_The input:_
------------------------------------------------------------------------

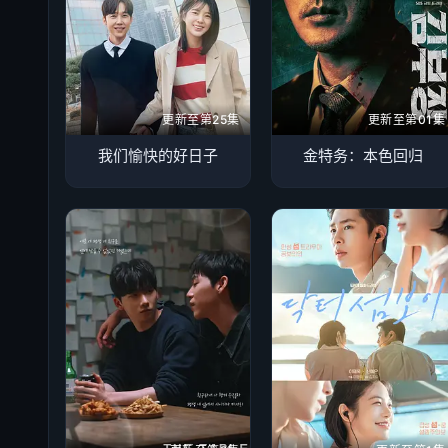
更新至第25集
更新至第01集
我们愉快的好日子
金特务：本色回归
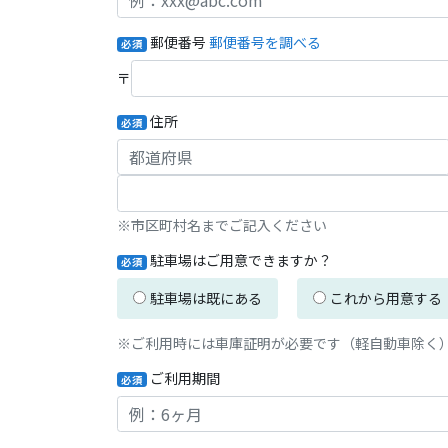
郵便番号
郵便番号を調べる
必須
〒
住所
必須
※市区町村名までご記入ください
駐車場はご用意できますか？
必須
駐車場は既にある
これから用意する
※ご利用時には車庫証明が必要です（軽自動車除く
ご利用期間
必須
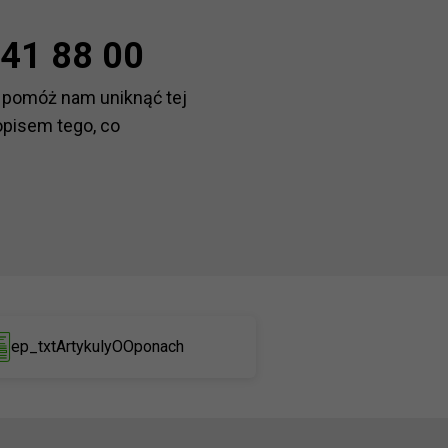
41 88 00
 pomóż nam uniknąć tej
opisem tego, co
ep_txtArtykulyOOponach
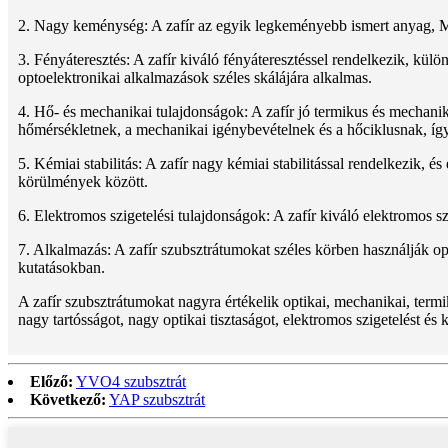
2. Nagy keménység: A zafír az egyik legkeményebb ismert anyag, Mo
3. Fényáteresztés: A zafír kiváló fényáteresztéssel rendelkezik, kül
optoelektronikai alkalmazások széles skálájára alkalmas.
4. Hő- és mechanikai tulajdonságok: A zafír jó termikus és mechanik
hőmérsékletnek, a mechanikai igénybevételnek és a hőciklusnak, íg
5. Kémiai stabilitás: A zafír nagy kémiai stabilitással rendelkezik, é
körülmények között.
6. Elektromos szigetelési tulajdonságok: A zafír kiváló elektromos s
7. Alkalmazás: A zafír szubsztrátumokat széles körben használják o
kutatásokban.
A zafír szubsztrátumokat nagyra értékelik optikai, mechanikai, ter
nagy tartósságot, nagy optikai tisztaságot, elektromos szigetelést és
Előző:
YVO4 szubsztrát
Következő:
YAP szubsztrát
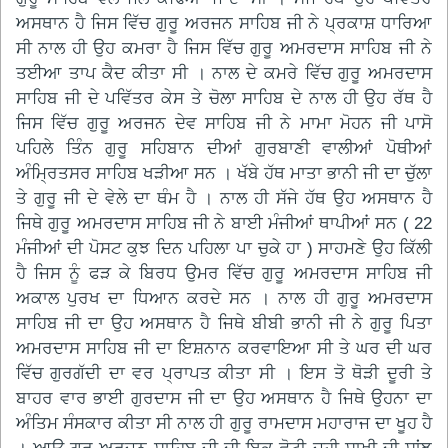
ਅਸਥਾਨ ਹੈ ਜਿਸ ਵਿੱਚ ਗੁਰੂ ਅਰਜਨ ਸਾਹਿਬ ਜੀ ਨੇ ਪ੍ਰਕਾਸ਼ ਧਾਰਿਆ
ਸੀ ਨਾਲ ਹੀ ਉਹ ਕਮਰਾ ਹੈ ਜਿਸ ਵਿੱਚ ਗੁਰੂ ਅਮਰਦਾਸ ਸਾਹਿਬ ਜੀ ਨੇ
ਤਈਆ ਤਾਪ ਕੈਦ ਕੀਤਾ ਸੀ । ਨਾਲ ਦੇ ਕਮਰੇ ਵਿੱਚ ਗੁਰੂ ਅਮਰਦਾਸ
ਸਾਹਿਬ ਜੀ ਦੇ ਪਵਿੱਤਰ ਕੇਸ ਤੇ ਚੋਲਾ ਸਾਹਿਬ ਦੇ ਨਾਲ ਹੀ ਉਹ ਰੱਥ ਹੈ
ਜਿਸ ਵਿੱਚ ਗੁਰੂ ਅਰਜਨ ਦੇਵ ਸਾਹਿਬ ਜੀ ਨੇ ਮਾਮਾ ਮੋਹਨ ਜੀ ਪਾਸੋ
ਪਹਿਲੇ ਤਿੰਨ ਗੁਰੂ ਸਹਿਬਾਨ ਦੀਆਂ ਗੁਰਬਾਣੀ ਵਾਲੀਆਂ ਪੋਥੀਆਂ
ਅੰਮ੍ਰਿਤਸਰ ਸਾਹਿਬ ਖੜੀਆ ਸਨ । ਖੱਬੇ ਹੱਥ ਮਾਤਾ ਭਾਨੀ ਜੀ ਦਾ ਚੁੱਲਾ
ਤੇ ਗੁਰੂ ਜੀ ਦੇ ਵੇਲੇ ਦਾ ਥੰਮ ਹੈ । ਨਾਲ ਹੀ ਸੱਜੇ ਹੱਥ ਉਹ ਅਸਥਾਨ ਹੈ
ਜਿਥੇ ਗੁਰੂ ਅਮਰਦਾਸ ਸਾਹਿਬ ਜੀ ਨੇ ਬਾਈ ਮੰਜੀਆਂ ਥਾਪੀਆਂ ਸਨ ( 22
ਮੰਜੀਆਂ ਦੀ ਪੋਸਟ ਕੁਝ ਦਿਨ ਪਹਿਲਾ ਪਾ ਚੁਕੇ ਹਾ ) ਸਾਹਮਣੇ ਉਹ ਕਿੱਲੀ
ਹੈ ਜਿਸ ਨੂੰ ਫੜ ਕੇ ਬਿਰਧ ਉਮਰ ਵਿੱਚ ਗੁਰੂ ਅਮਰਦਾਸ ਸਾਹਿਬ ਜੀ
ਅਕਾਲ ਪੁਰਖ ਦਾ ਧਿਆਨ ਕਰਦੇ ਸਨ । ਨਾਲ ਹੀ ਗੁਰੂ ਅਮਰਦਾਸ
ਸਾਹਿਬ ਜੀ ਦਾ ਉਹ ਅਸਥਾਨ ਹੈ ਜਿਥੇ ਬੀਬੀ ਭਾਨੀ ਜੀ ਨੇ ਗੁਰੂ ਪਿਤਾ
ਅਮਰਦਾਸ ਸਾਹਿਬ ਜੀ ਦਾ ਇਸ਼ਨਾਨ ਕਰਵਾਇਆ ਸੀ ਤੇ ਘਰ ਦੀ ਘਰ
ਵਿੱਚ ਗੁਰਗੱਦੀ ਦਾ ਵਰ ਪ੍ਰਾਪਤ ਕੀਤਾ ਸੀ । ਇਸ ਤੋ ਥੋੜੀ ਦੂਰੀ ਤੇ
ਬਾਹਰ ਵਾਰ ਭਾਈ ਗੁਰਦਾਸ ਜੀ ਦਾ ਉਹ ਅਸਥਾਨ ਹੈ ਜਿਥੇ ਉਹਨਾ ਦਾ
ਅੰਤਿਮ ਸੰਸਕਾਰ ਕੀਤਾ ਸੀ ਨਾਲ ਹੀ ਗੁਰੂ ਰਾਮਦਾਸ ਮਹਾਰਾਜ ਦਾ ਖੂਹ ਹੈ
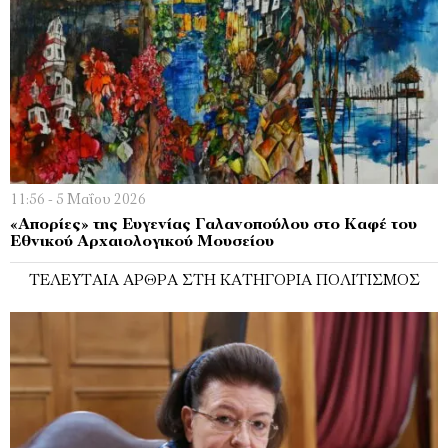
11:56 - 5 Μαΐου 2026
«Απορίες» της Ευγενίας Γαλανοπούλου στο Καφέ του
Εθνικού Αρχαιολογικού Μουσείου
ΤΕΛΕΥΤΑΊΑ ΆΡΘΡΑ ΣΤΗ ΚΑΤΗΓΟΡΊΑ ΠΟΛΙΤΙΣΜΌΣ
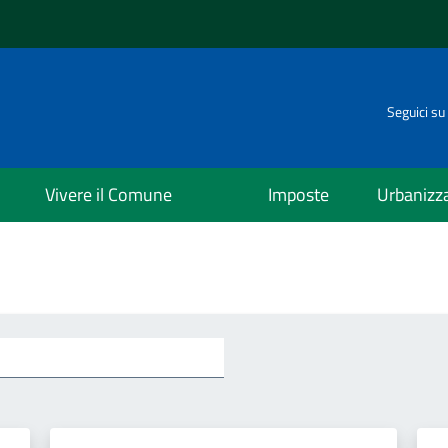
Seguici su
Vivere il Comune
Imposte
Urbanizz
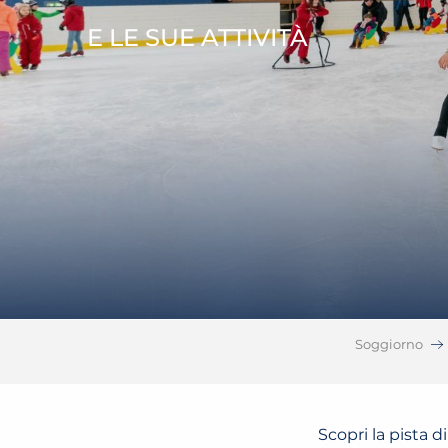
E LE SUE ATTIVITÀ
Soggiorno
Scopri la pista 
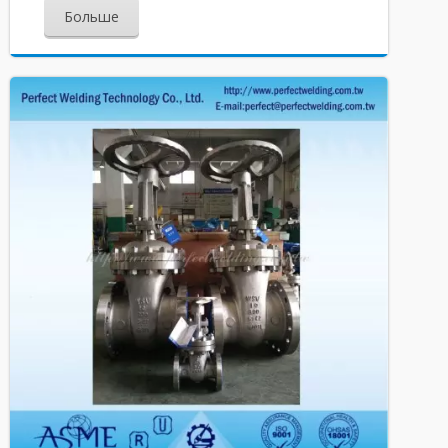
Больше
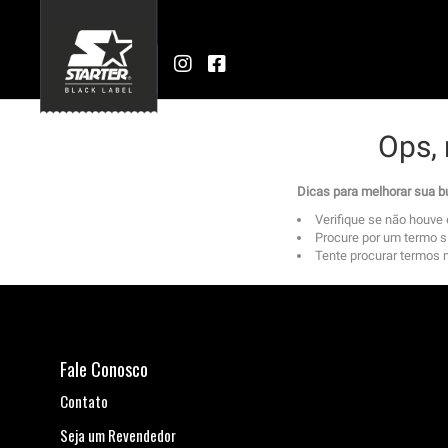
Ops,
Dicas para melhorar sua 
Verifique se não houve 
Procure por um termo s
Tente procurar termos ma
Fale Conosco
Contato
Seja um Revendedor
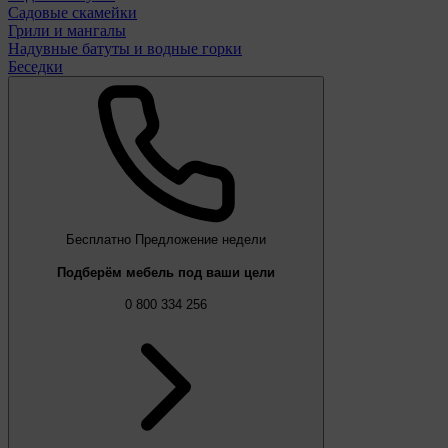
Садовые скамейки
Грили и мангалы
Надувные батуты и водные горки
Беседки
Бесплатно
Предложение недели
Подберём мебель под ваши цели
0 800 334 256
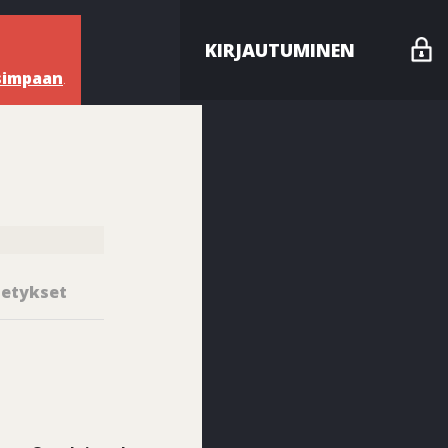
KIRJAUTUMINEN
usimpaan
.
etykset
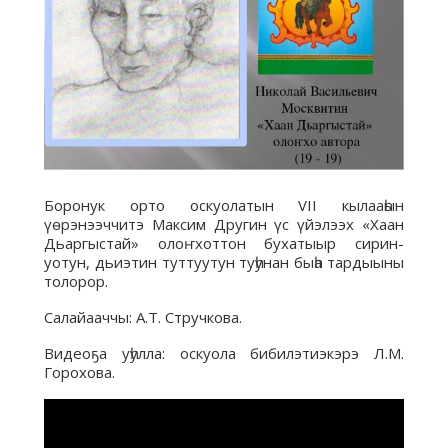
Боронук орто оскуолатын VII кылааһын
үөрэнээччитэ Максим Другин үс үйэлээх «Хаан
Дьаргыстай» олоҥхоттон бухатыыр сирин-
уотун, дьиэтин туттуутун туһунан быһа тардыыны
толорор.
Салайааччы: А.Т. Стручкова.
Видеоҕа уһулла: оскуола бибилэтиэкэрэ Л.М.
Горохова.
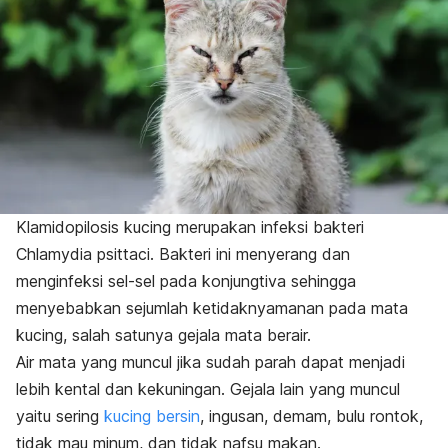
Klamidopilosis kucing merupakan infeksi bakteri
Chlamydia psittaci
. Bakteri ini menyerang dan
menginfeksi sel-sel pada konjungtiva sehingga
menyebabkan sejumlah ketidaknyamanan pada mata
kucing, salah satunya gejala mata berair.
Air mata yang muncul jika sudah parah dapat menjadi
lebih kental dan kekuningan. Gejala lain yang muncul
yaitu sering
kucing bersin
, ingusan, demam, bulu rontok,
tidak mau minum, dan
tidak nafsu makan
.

------------------------------------------------------------------------

_Exercise goal:_ Your answer should reproduce every line of the data verbatim and include no images.

_Answer to this exercise:_
更新至第25集
更新至第01集
我们愉快的好日子
金特务：本色回归
郵便番号
郵便番号を調べる
必須
〒
住所
必須
※市区町村名までご記入ください
駐車場はご用意できますか？
必須
駐車場は既にある
これから用意する
※ご利用時には車庫証明が必要です（軽自動車除く
ご利用期間
必須
41 88 00
 pomóż nam uniknąć tej
opisem tego, co
ep_txtArtykulyOOponach
2. Nagy keménység: A zafír az egyik legkeményebb ismert anyag, Mo
3. Fényáteresztés: A zafír kiváló fényáteresztéssel rendelkezik, kül
optoelektronikai alkalmazások széles skálájára alkalmas.
4. Hő- és mechanikai tulajdonságok: A zafír jó termikus és mechanik
hőmérsékletnek, a mechanikai igénybevételnek és a hőciklusnak, íg
5. Kémiai stabilitás: A zafír nagy kémiai stabilitással rendelkezik, é
körülmények között.
6. Elektromos szigetelési tulajdonságok: A zafír kiváló elektromos s
7. Alkalmazás: A zafír szubsztrátumokat széles körben használják o
kutatásokban.
A zafír szubsztrátumokat nagyra értékelik optikai, mechanikai, ter
nagy tartósságot, nagy optikai tisztaságot, elektromos szigetelést és
Előző:
YVO4 szubsztrát
Következő:
YAP szubsztrát
ਅਸਥਾਨ ਹੈ ਜਿਸ ਵਿੱਚ ਗੁਰੂ ਅਰਜਨ ਸਾਹਿਬ ਜੀ ਨੇ ਪ੍ਰਕਾਸ਼ ਧਾਰਿਆ
ਸੀ ਨਾਲ ਹੀ ਉਹ ਕਮਰਾ ਹੈ ਜਿਸ ਵਿੱਚ ਗੁਰੂ ਅਮਰਦਾਸ ਸਾਹਿਬ ਜੀ ਨੇ
ਤਈਆ ਤਾਪ ਕੈਦ ਕੀਤਾ ਸੀ । ਨਾਲ ਦੇ ਕਮਰੇ ਵਿੱਚ ਗੁਰੂ ਅਮਰਦਾਸ
ਸਾਹਿਬ ਜੀ ਦੇ ਪਵਿੱਤਰ ਕੇਸ ਤੇ ਚੋਲਾ ਸਾਹਿਬ ਦੇ ਨਾਲ ਹੀ ਉਹ ਰੱਥ ਹੈ
ਜਿਸ ਵਿੱਚ ਗੁਰੂ ਅਰਜਨ ਦੇਵ ਸਾਹਿਬ ਜੀ ਨੇ ਮਾਮਾ ਮੋਹਨ ਜੀ ਪਾਸੋ
ਪਹਿਲੇ ਤਿੰਨ ਗੁਰੂ ਸਹਿਬਾਨ ਦੀਆਂ ਗੁਰਬਾਣੀ ਵਾਲੀਆਂ ਪੋਥੀਆਂ
ਅੰਮ੍ਰਿਤਸਰ ਸਾਹਿਬ ਖੜੀਆ ਸਨ । ਖੱਬੇ ਹੱਥ ਮਾਤਾ ਭਾਨੀ ਜੀ ਦਾ ਚੁੱਲਾ
ਤੇ ਗੁਰੂ ਜੀ ਦੇ ਵੇਲੇ ਦਾ ਥੰਮ ਹੈ । ਨਾਲ ਹੀ ਸੱਜੇ ਹੱਥ ਉਹ ਅਸਥਾਨ ਹੈ
ਜਿਥੇ ਗੁਰੂ ਅਮਰਦਾਸ ਸਾਹਿਬ ਜੀ ਨੇ ਬਾਈ ਮੰਜੀਆਂ ਥਾਪੀਆਂ ਸਨ ( 22
ਮੰਜੀਆਂ ਦੀ ਪੋਸਟ ਕੁਝ ਦਿਨ ਪਹਿਲਾ ਪਾ ਚੁਕੇ ਹਾ ) ਸਾਹਮਣੇ ਉਹ ਕਿੱਲੀ
ਹੈ ਜਿਸ ਨੂੰ ਫੜ ਕੇ ਬਿਰਧ ਉਮਰ ਵਿੱਚ ਗੁਰੂ ਅਮਰਦਾਸ ਸਾਹਿਬ ਜੀ
ਅਕਾਲ ਪੁਰਖ ਦਾ ਧਿਆਨ ਕਰਦੇ ਸਨ । ਨਾਲ ਹੀ ਗੁਰੂ ਅਮਰਦਾਸ
ਸਾਹਿਬ ਜੀ ਦਾ ਉਹ ਅਸਥਾਨ ਹੈ ਜਿਥੇ ਬੀਬੀ ਭਾਨੀ ਜੀ ਨੇ ਗੁਰੂ ਪਿਤਾ
ਅਮਰਦਾਸ ਸਾਹਿਬ ਜੀ ਦਾ ਇਸ਼ਨਾਨ ਕਰਵਾਇਆ ਸੀ ਤੇ ਘਰ ਦੀ ਘਰ
ਵਿੱਚ ਗੁਰਗੱਦੀ ਦਾ ਵਰ ਪ੍ਰਾਪਤ ਕੀਤਾ ਸੀ । ਇਸ ਤੋ ਥੋੜੀ ਦੂਰੀ ਤੇ
ਬਾਹਰ ਵਾਰ ਭਾਈ ਗੁਰਦਾਸ ਜੀ ਦਾ ਉਹ ਅਸਥਾਨ ਹੈ ਜਿਥੇ ਉਹਨਾ ਦਾ
ਅੰਤਿਮ ਸੰਸਕਾਰ ਕੀਤਾ ਸੀ ਨਾਲ ਹੀ ਗੁਰੂ ਰਾਮਦਾਸ ਮਹਾਰਾਜ ਦਾ ਖੂਹ ਹੈ
11:56 - 5 Μαΐου 2026
«Απορίες» της Ευγενίας Γαλανοπούλου στο Καφέ του
Εθνικού Αρχαιολογικού Μουσείου
ΤΕΛΕΥΤΑΊΑ ΆΡΘΡΑ ΣΤΗ ΚΑΤΗΓΟΡΊΑ ΠΟΛΙΤΙΣΜΌΣ
Seguici su
Vivere il Comune
Imposte
Urbanizz
E LE SUE ATTIVITÀ
Soggiorno
Scopri la pista 
Больше
Ops,
Dicas para melhorar sua 
Verifique se não houve 
Procure por um termo s
Tente procurar termos ma
Fale Conosco
Contato
Seja um Revendedor
Садовые скамейки
Грили и мангалы
Надувные батуты и водные горки
Беседки
Бесплатно
Предложение недели
Подберём мебель под ваши цели
0 800 334 256
KIRJAUTUMINEN
usimpaan
.
etykset
Боронук орто оскуолатын VII кылааһын
үөрэнээччитэ Максим Другин үс үйэлээх «Хаан
Дьаргыстай» олоҥхоттон бухатыыр сирин-
уотун, дьиэтин туттуутун туһунан быһа тардыыны
толорор.
Салайааччы: А.Т. Стручкова.
Видеоҕа уһулла: оскуола бибилэтиэкэрэ Л.М.
Горохова.
Klamidopilosis kucing merupakan infeksi bakteri
Chlamydia psittaci
. Bakteri ini menyerang dan
menginfeksi sel-sel pada konjungtiva sehingga
menyebabkan sejumlah ketidaknyamanan pada mata
kucing, salah satunya gejala mata berair.
Air mata yang muncul jika sudah parah dapat menjadi
lebih kental dan kekuningan. Gejala lain yang muncul
yaitu sering
kucing bersin
, ingusan, demam, bulu rontok,
tidak mau minum, dan
tidak nafsu makan
.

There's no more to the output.